Quatrièmement, il est nécessaire de mettre en place une capacité d'analyse nationale capable de contribuer durablement à la résolution des problèmes de développement et de climat au niveau national. Cela permet de s'assurer que les analyses sont conduites par le pays et peuvent être menées au-delà des contours d'un projet donné, en reconnaissant la nécessité d'une continuité dans les processus. Au Sénégal et au Nigeria, cette démarche a pris la forme de formations à la modélisation des outils de modélisation énergétique et macroéconomique (LEAP et IMACLIM) et de l'engagement d'experts internationaux accompagnant le travail des modélisateurs nationaux.
Cinquièmement, l'analyse sous-jacente et le scénario à long terme doivent être détaillés au niveau sectoriel afin d'être utiles à l'élaboration des politiques sectorielles.
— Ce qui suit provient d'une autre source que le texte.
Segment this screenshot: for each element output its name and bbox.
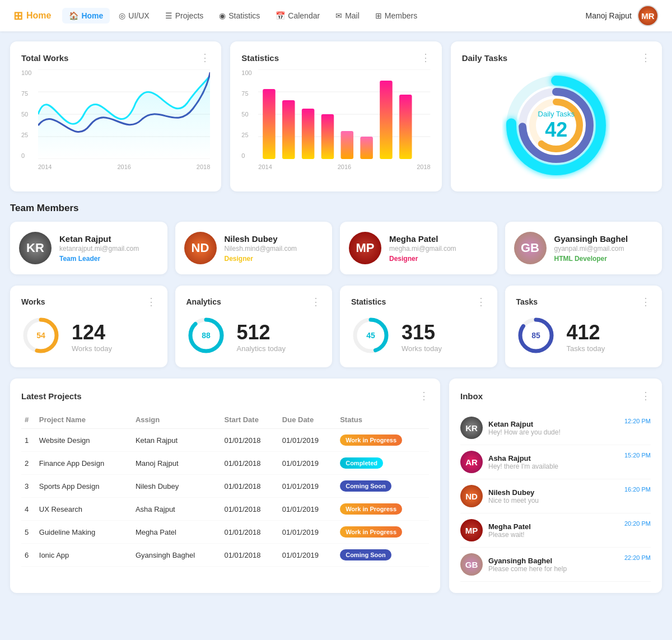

Au Sénégal, les parties prenantes impliquées dans le projet ont été organisées en cinq groupes thématiques, quatre ayant une orientation sectorielle (énergie, industrie, infrastructure/urbain, agriculture) et un se concentrant plus largement sur le développement durable avec pour rôle d'intégrer les visions sectorielles dans une vision globale. Au Nigeria, l'analyse comprend une analyse détaillée des secteurs clés, menée par des experts spécialisés (pétrole et gaz, électricité, secteur résidentiel, industrie, transport, AFOLU).
La conception d'une vision et d'une stratégie à long terme pour le Nigéria et l'accord JET-P signé par le Sénégal en juin 2023, tous deux éclairés par les projets nationaux décrits ci-dessus, démontrent les avantages nationaux de ces processus. Il s'agit notamment d'éclairer les décisions nationales et les politiques qui répondent à la fois aux objectifs climatiques et de développement, et de définir des priorités d'investissement claires qui peuvent être mises à profit dans les discussions internationales sur le financement international. En tant que co-bénéfice, les gouvernements peuvent également utiliser ces processus pour rédiger une stratégie de développement à faibles émissions à long terme, comme l'encourage l'Accord de Paris (jusqu'à présent, seuls 6 pays africains ont remis leur SDLCE à la CCNUCC). L'élaboration d'une LT-LEDS envoie un signal important aux autres pays et acteurs des plans nationaux pour qu'ils se joignent aux efforts internationaux visant à atteindre les objectifs d'atténuation mondiaux, et pourrait faciliter une discussion avec les acteurs internationaux sur les conditions nécessaires pour suivre la vision de l'atténuation des GES exposée dans la LT-LEDS.